冒頭の首都圏アリーナ店の営業担当者によると、
「もちろん根底には根強いファンと、そのファンの期待に真正面から応えるスズキのブレない姿勢があります。20年待ち続けての新型登場ということで、待っていたお客さんが殺到しているということもあるでしょう。ただそのうえで考えてもこの売れ行きは異常で、その要因としてはまず昨今のSUVブームが後押ししていることが上げられます。それにデザイン。前モデルは丸みを持たせたエクステリアデザインに仕立てたのが一部のユーザーから不評でした。このため現行モデルは、その前の好評だった直線基調の各張ったボディシェルに戻したことで成功したのではないでしょうか」
という。
この角ばったデザインはトヨタのランドクルーザーや輸入車のジープなど上級のラフロード4WD車にも採用され、最近やはり人気があがり、いずれも納車待ちが長期化している状況にある。
さらにいえばジムニー独自のラダーフレーム構造の継承でラフロード走破性のよさをさらに磨きをかけている。
このラダーフレームはジープタイプSUVによく採用されている構造であり、軽自動車やスモール4WD車ではジムニーシリーズだけ。
どこかのメーカーがこれを真似ようと思っても、モノコック構造の多い他社では無理で、わざわざコストをかけて開発するには、マーケットの規模からいっても難しく、これがジムニーシリーズが独占を続けられるバックグラウンドにもなっている。
■話題の派生モデルのためにも気になる解消具合
さて、ジムニーといえば登場当初から「派生モデル」にも注目が集まっている。今年の東京オートサロンに出品されたピックアップ仕様や、開発が噂されている5ドア仕様の存在だ。
しかしスズキ関係者に取材しても、販売店関係者から話を聞いても、一様に「仮にそういうモデルがあったとしても、こんなに納車待ちが長くてお客さんをお待たせしている状況では、発売できるわけがない」と語る。

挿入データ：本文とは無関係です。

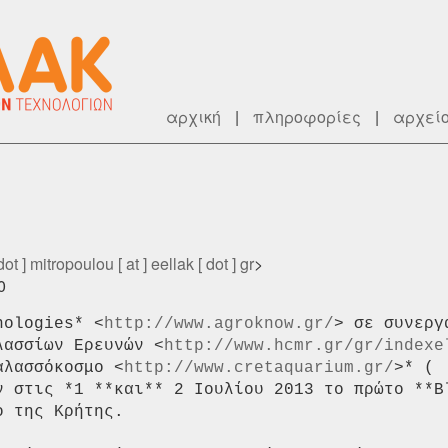
αρχική
|
πληροφορίες
|
αρχεί
dot ] mitropoulou [ at ] eellak [ dot ] gr
>
0
nologies* <
http://www.agroknow.gr/
> σε συνεργα
λασσίων Ερευνών <
http://www.hcmr.gr/gr/indexe
αλασσόκοσμο <
http://www.cretaquarium.gr/
>* (

ν στις *1 **και** 2 Ιουλίου 2013 το πρώτο **Bl
 της Κρήτης.
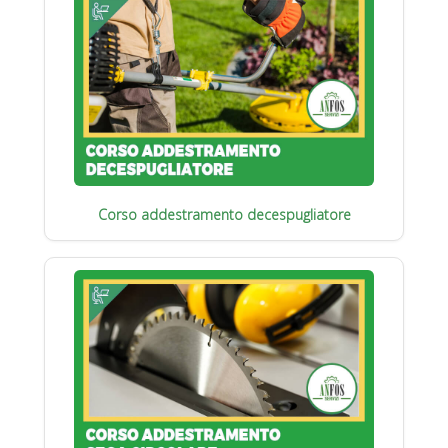
Corso addestramento decespugliatore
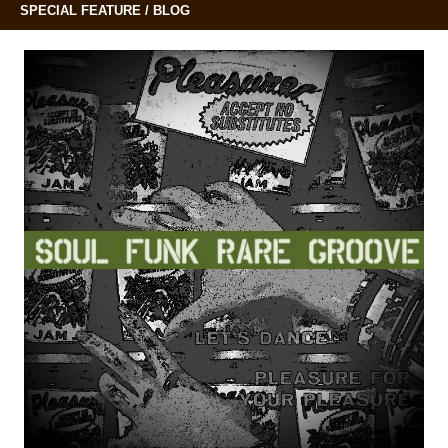
SPECIAL FEATURE / BLOG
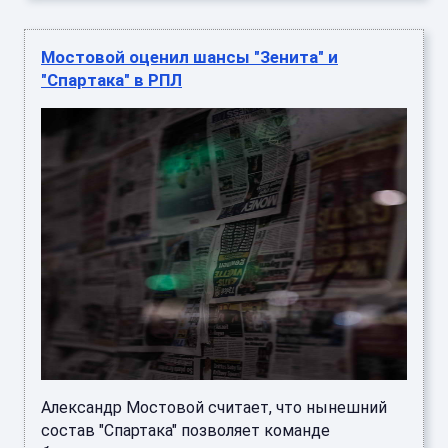
Мостовой оценил шансы "Зенита" и
"Спартака" в РПЛ
Александр Мостовой считает, что нынешний
состав "Спартака" позволяет команде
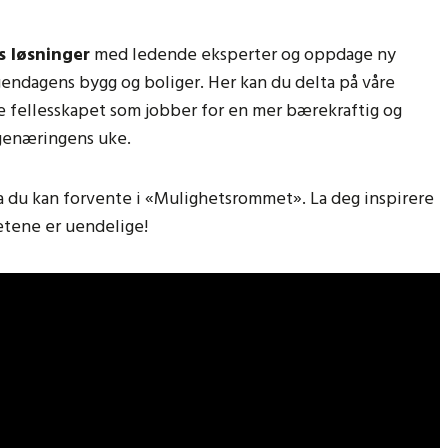
s løsninger
med ledende eksperter og oppdage ny
endagens bygg og boliger. Her kan du delta på våre
de fellesskapet som jobber for en mer bærekraftig og
ggenæringens uke.
va du kan forvente i «Mulighetsrommet». La deg inspirere
etene er uendelige!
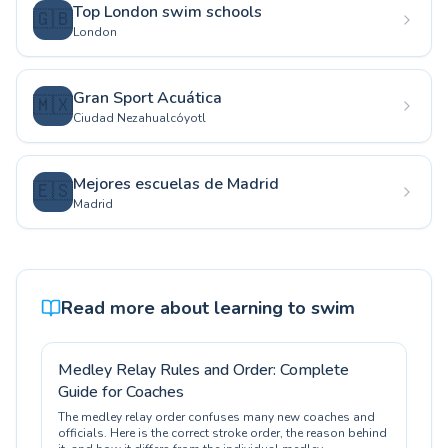
Top London swim schools
🇬🇧
London
Gran Sport Acuática
🇲🇽
Ciudad Nezahualcóyotl
Mejores escuelas de Madrid
🇪🇸
Madrid
Read more about learning to swim
Medley Relay Rules and Order: Complete
Guide for Coaches
The medley relay order confuses many new coaches and
officials. Here is the correct stroke order, the reason behind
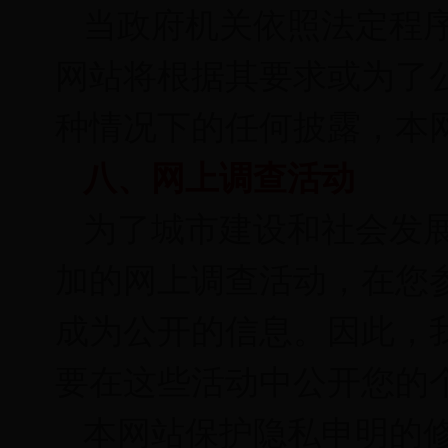
当政府机关依照法定程
网站将根据其要求或为了
种情况下的任何披露，本
八、网上调查活动
为了城市建设和社会发
加的网上调查活动，在您
成为公开的信息。因此，
要在这些活动中公开您的
本网站保护隐私申明的修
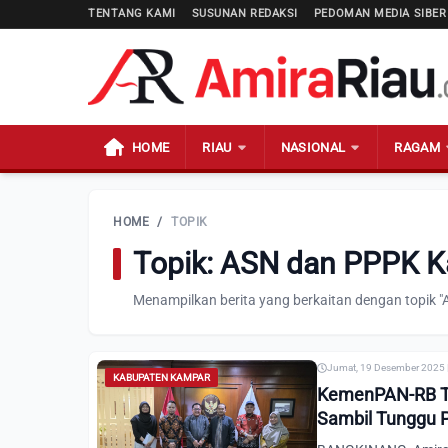
TENTANG KAMI
SUSUNAN REDAKSI
PEDOMAN MEDIA SIBER
HOME
RIAU
NASIONAL
RAGAM
HOME
/
TOPIK
Topik: ASN dan PPPK 
Menampilkan berita yang berkaitan dengan topik
Jumat, 19 Desember 2025 
KABUPATEN KAMPAR
KemenPAN-RB Teg
Sambil Tunggu 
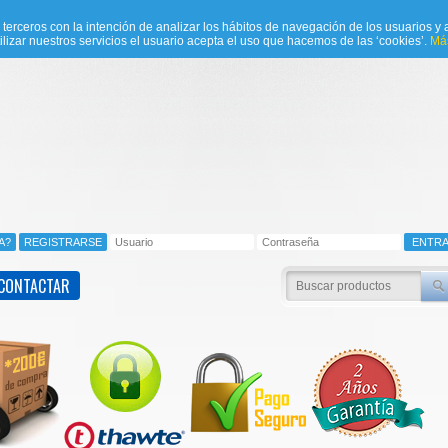
e terceros con la intención de analizar los hábitos de navegación de los usuarios y a
ilizar nuestros servicios el usuario acepta el uso que hacemos de las ‘cookies’.
Más
CONTACTAR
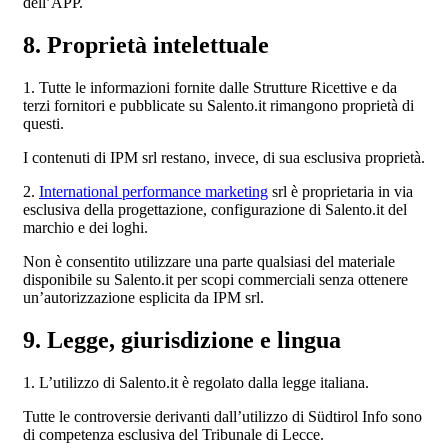
dell’APP.
8. Proprietà intelettuale
1. Tutte le informazioni fornite dalle Strutture Ricettive e da
terzi fornitori e pubblicate su Salento.it rimangono proprietà di
questi.
I contenuti di IPM srl restano, invece, di sua esclusiva proprietà.
2.
International performance marketing
srl è proprietaria in via
esclusiva della progettazione, configurazione di Salento.it del
marchio e dei loghi.
Non è consentito utilizzare una parte qualsiasi del materiale
disponibile su Salento.it per scopi commerciali senza ottenere
un’autorizzazione esplicita da IPM srl.
9. Legge, giurisdizione e lingua
1. L’utilizzo di Salento.it è regolato dalla legge italiana.
Tutte le controversie derivanti dall’utilizzo di Südtirol Info sono
di competenza esclusiva del Tribunale di Lecce.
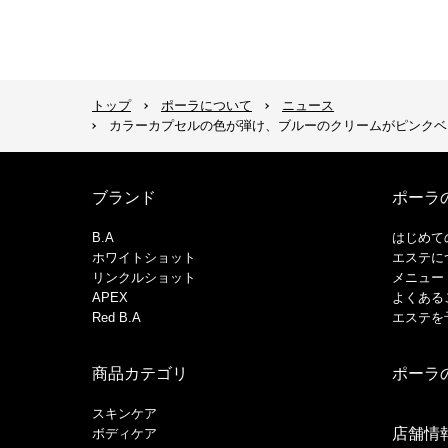
トップ
ポーラについて
ニュース
カラーカプセルの色が弾け、ブルーのクリームがピンクベ
ブランド
ポーラ
B.A
はじめて
ホワイトショット
エステに
リンクルショット
メニュー
APEX
よくある
Red B.A
エステを
商品カテゴリ
ポーラ
スキンケア
店舗情
ボディケア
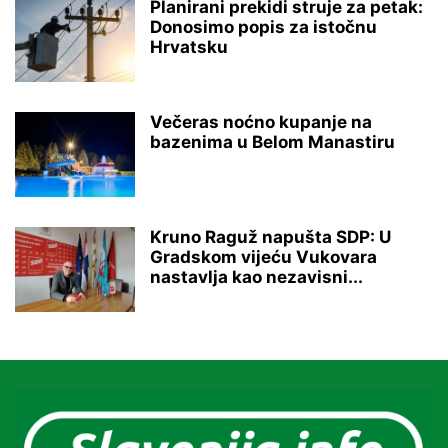
Planirani prekidi struje za petak:
Donosimo popis za istočnu
Hrvatsku
Večeras noćno kupanje na
bazenima u Belom Manastiru
Kruno Raguž napušta SDP: U
Gradskom vijeću Vukovara
nastavlja kao nezavisni...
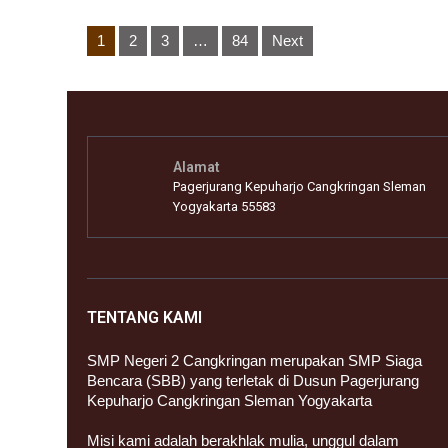
Posts
1
2
3
…
84
Next
pagination
Alamat
Pagerjurang Kepuharjo Cangkringan Sleman
Yogyakarta 55583
TENTANG KAMI
SMP Negeri 2 Cangkringan merupakan SMP Siaga
Bencara (SBB) yang terletak di Dusun Pagerjurang
Kepuharjo Cangkringan Sleman Yogyakarta
Misi kami adalah berakhlak mulia, unggul dalam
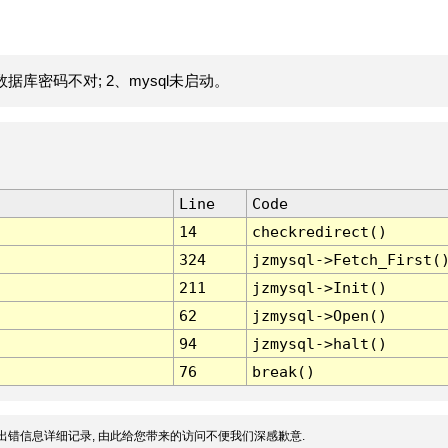
据库密码不对; 2、mysql未启动。
Line
Code
14
checkredirect()
324
jzmysql->Fetch_First(
211
jzmysql->Init()
62
jzmysql->Open()
94
jzmysql->halt()
76
break()
出错信息详细记录, 由此给您带来的访问不便我们深感歉意.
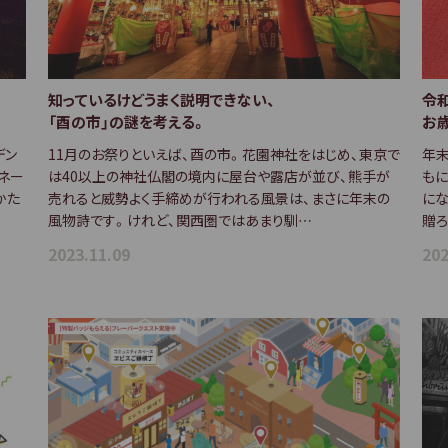
知っているけどうまく説明できない、
令
「酉の市」の謎を考える。
お
デン
11月のお祭りといえば、酉の市。花園神社をはじめ、東京で
年
ネー
は40以上の神社仏閣の境内に屋台や露店が並び、熊手が
もに
のかた
売れると威勢よく手締めが行われる風景は、まさに年末の
に
風物詩です。けれど、関西圏ではあまり馴…
贈ろ
2023.11.09
202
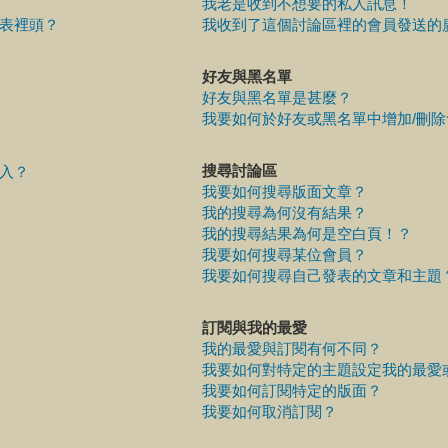
我老是收到不想要的私人訊息！
表裡頭？
我收到了這個討論區裡的會員發送的
好友與黑名單
好友與黑名單是甚麼？
我要如何於好友或黑名單中增加/刪
搜尋討論區
入？
我要如何搜尋版面文章？
我的搜尋為何沒有結果？
我的搜尋結果為何是空白頁！？
我要如何搜尋某位會員？
我要如何搜尋自己發表的文章和主題
訂閱與我的最愛
我的最愛與訂閱有何不同？
我要如何對特定的主題設定我的最愛
我要如何訂閱特定的版面？
我要如何取消訂閱？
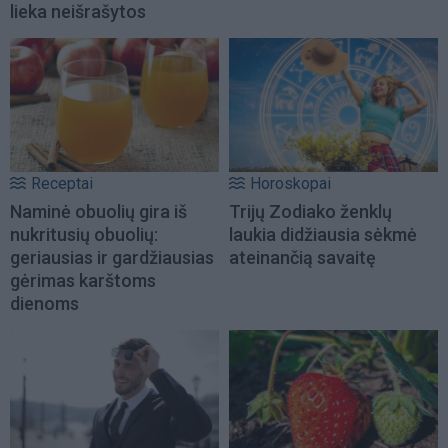
lieka neišrašytos
Receptai
Horoskopai
Naminė obuolių gira iš
Trijų Zodiako ženklų
nukritusių obuolių:
laukia didžiausia sėkmė
geriausias ir gardžiausias
ateinančią savaitę
gėrimas karštoms
dienoms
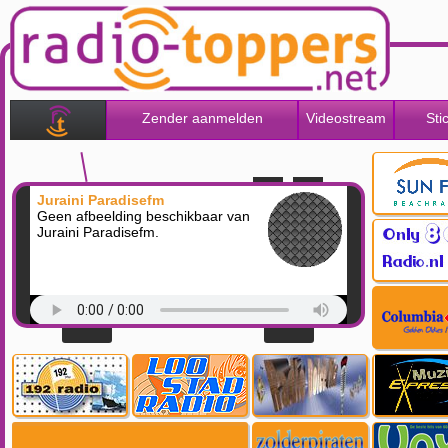
Zender aanmelden
Videostream
Sti
Juraini Paradisefm
Geen afbeelding beschikbaar van
Juraini Paradisefm.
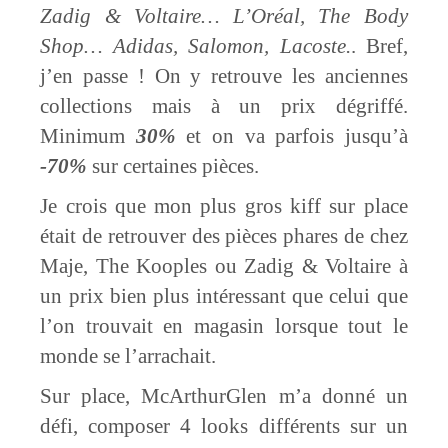
Zadig & Voltaire… L’Oréal, The Body
Shop… Adidas, Salomon, Lacoste.
. Bref,
j’en passe ! On y retrouve les anciennes
collections mais à un prix dégriffé.
Minimum
30%
et on va parfois jusqu’à
-70%
sur certaines pièces.
Je crois que mon plus gros kiff sur place
était de retrouver des pièces phares de chez
Maje, The Kooples ou Zadig & Voltaire à
un prix bien plus intéressant que celui que
l’on trouvait en magasin lorsque tout le
monde se l’arrachait.
Sur place, McArthurGlen m’a donné un
défi, composer 4 looks différents sur un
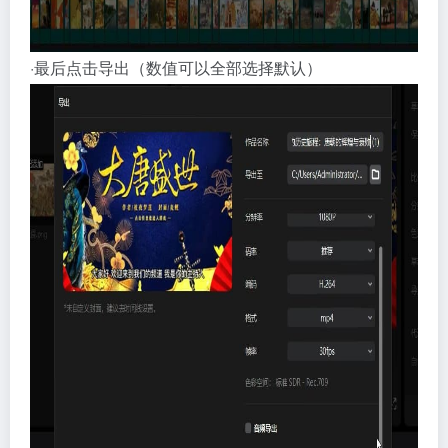
·最后点击导出（数值可以全部选择默认）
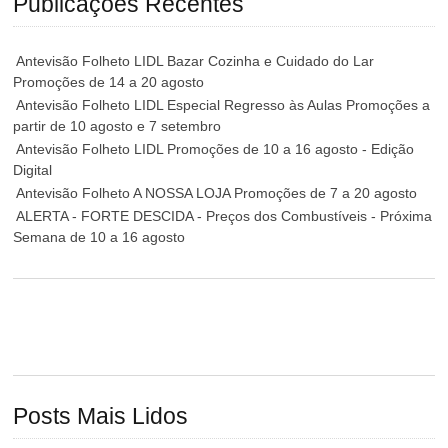
Publicações Recentes
Antevisão Folheto LIDL Bazar Cozinha e Cuidado do Lar
Promoções de 14 a 20 agosto
Antevisão Folheto LIDL Especial Regresso às Aulas Promoções a
partir de 10 agosto e 7 setembro
Antevisão Folheto LIDL Promoções de 10 a 16 agosto - Edição
Digital
Antevisão Folheto A NOSSA LOJA Promoções de 7 a 20 agosto
ALERTA - FORTE DESCIDA - Preços dos Combustíveis - Próxima
Semana de 10 a 16 agosto
Posts Mais Lidos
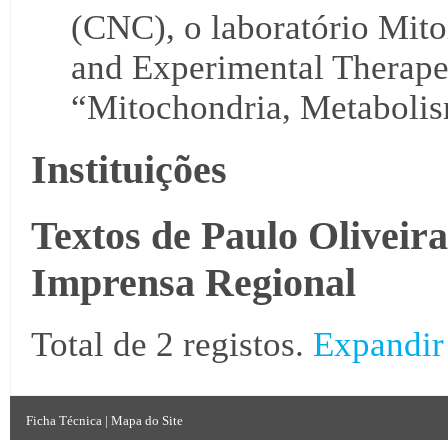
(CNC), o laboratório Mit
and Experimental Therapeu
“Mitochondria, Metaboli
Instituições
Textos de Paulo Oliveir
Imprensa Regional
Total de 2 registos.
Expandir
Ficha Técnica
|
Mapa do Site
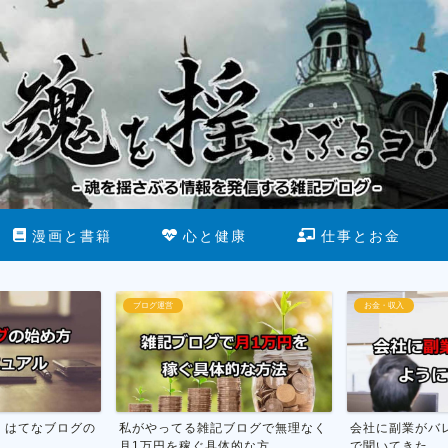
漫画と書籍
心と健康
仕事とお金
お金・収入
断酒
る雑記ブログで無理なく
会社に副業がバレない方法を市役所
お酒をや
具体的な方...
で聞いてきた
行った話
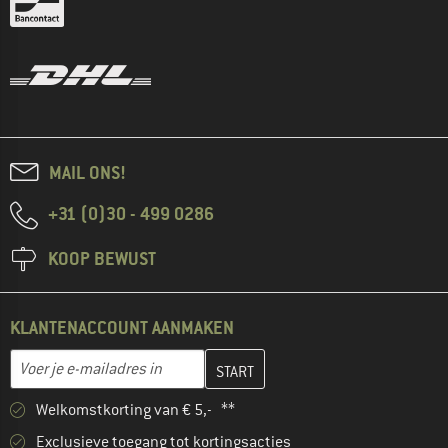
MAIL ONS!
+31 (0)30 - 499 0286
KOOP BEWUST
KLANTENACCOUNT AANMAKEN
Vul je e-mailadres hier in en maak in de volgende stap je klanten
E-mailadres
Welkomstkorting van € 5,- **
Exclusieve toegang tot kortingsacties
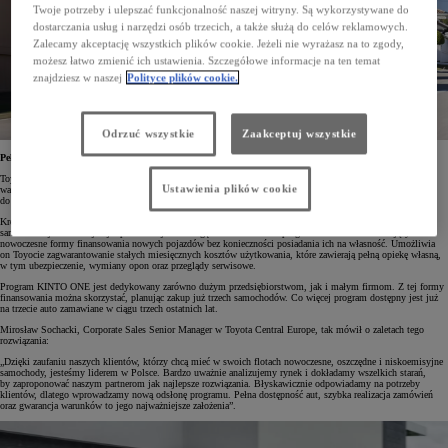
Twoje potrzeby i ulepszać funkcjonalność naszej witryny. Są wykorzystywane do
dostarczania usług i narzędzi osób trzecich, a także służą do celów reklamowych.
Zalecamy akceptację wszystkich plików cookie. Jeżeli nie wyrażasz na to zgody,
możesz łatwo zmienić ich ustawienia. Szczegółowe informacje na ten temat
znajdziesz w naszej
Polityce plików cookie.
Odrzuć wszystkie
Zaakceptuj wszystkie
Pełna dostępność aut i gwarancja warunków
Toyota dysponuje pełną gamą modelową, stąd też oferuje swoim klientom konkurencyjne oraz elastyczne
Ustawienia plików cookie
warunki, a także gwarantuje terminy dostaw. Warunki zakupu lub finansowania auta dostosowywane są
do rodzaju działalności danej firmy czy przedsiębiorstwa.
Kredyt, leasing czy wynajem długoterminowy – to firma decyduje, jaka forma finansowania nowego
samochodu jest dla niej najodpowiedniejsza. Uwagę zwraca zwłaszcza program KINTO ONE oferujący
nowoczesne formy finansowania nowych pojazdów bez konieczności posiadania ich na własność. Umożliwia
on Toyocie zagwarantowanie stałych miesięcznych kosztów użytkowania, które zawierają pełną opiekę własną,
w tym ubezpieczenie, wymiany opon oraz przeglądy serwisowe.
Program KINTO ONE jest dedykowany zarówno dużym przedsiębiorstwom, jak i małym firmom. Z tej formy
finansowania można skorzystać, planując zakup już trzech samochodów. Co więcej program dostępny jest już
na trzecie auto zamawiane w ciągu trzech ostatnich lat.
Mirosław Sochacki, Corporate Sales Senior Manager w Toyota Central Europe, tak mówił o zaletach tego
rozwiązania:
„Dzięki zaufaniu naszych klientów, którzy chcą mieć w swoich flotach nowoczesne, oszczędne i niskoemisyjne
samochody, jesteśmy liderem w Polsce. Bardzo uważnie analizujemy rynek i dokładamy wszelkich starań,
by zaproponować naszym partnerom jak najlepsze rozwiązania. Błyskawicznie odpowiadamy na potrzeby
klientów, dlatego wprowadzamy nową odsłonę programu. Pełna dostępność aut, szybka realizacja zamówień
oraz gwarancja warunków to jego najważniejsze założenia”.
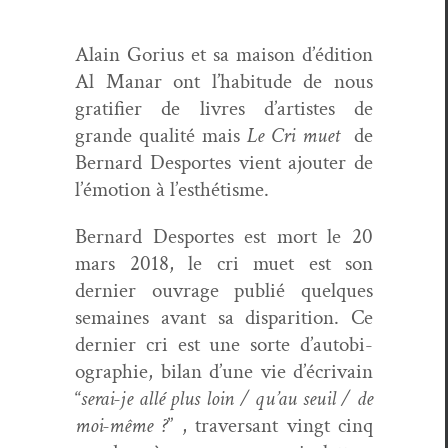
Alain Gorius et sa mai­son d’édi­tion
Al Man­ar ont l’habi­tude de nous
grat­i­fi­er de livres d’artistes de
grande qual­ité mais
Le Cri muet
de
Bernard Desportes vient ajouter de
l’é­mo­tion à l’esthétisme.
Bernard Desportes est mort le 20
mars 2018, le cri muet est son
dernier ouvrage pub­lié quelques
semaines avant sa dis­pari­tion. Ce
dernier cri est une sorte d’au­to­bi­
ogra­phie, bilan d’une vie d’écrivain
“
serai-je allé plus loin / qu’au seuil / de
moi-même ?
” , tra­ver­sant vingt cinq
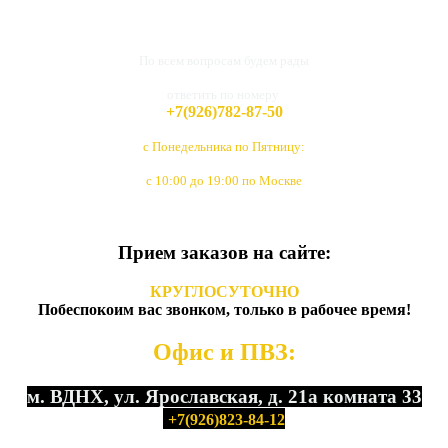
По всем вопросам будем рады
ответить по номеру
+7(926)782-87-50
с Понедельника по Пятницу:
с 10:00 до 19:00 по Москве
Прием заказов на сайте:
КРУГЛОСУТОЧНО
Побеспокоим вас звонком, только в рабочее время!
Офис и ПВЗ:
м. ВДНХ, ул. Ярославская, д. 21а комната 33
+7(926)823-84-12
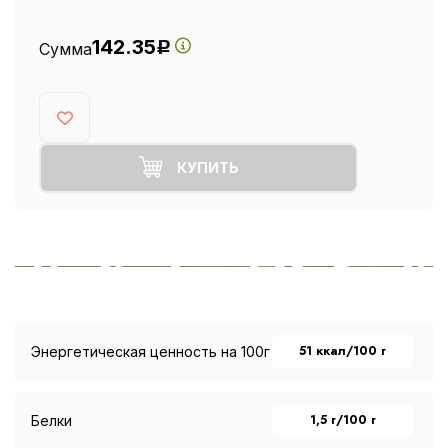
142.35
Сумма
Р
КУПИТЬ
51 ккал/100 г
Энергетическая ценность на 100г
1,5 г/100 г
Белки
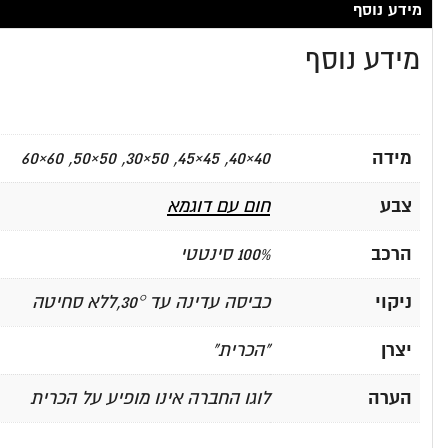
מידע נוסף
מידע נוסף
מידה
40×40, 45×45, 50×30, 50×50, 60×60
צבע
חום עם דוגמא
הרכב
100% סינטטי
ניקוי
כביסה עדינה עד 30°,ללא סחיטה
יצרן
"הכרית"
הערה
לוגו החברה אינו מופיע על הכרית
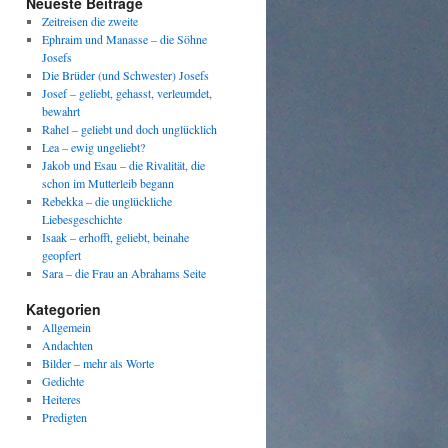
Neueste Beiträge
Zeitreisen die zweite
Ephraim und Manasse – die Söhne
Josefs
Die Brüder (und Schwester) Josefs
Josef – geliebt, gehasst, verleumdet,
bewahrt
Rahel – geliebt und doch unglücklich
Lea – ewig ungeliebt?
Jakob und Esau – die Rivalität, die
schon im Mutterleib begann
Rebekka – die unglückliche
Liebesgeschichte
Isaak – erhofft, geliebt, beinahe
geopfert
Sara – die Frau an Abrahams Seite
Kategorien
Allgemein
Andachten
Bilder – mehr als Worte
Gedichte
Heiteres
Predigten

確かにそのとおりだ。ではこの納車待ちが落ち着くのはいつになるのか。
スズキは4月以降さらに50%以上の増産を予定している。受注ピッチは昨年秋時点に比べると多少鎮静化の気配もある。増産できる規模と海外を含めたニーズの行方との兼ね合いでどうなるか決まってきそうだ。
いずれにせよ今年7月にデビューから1年が経過するので、このあたりで鎮静化の見通しがついてきそうな情勢になっている。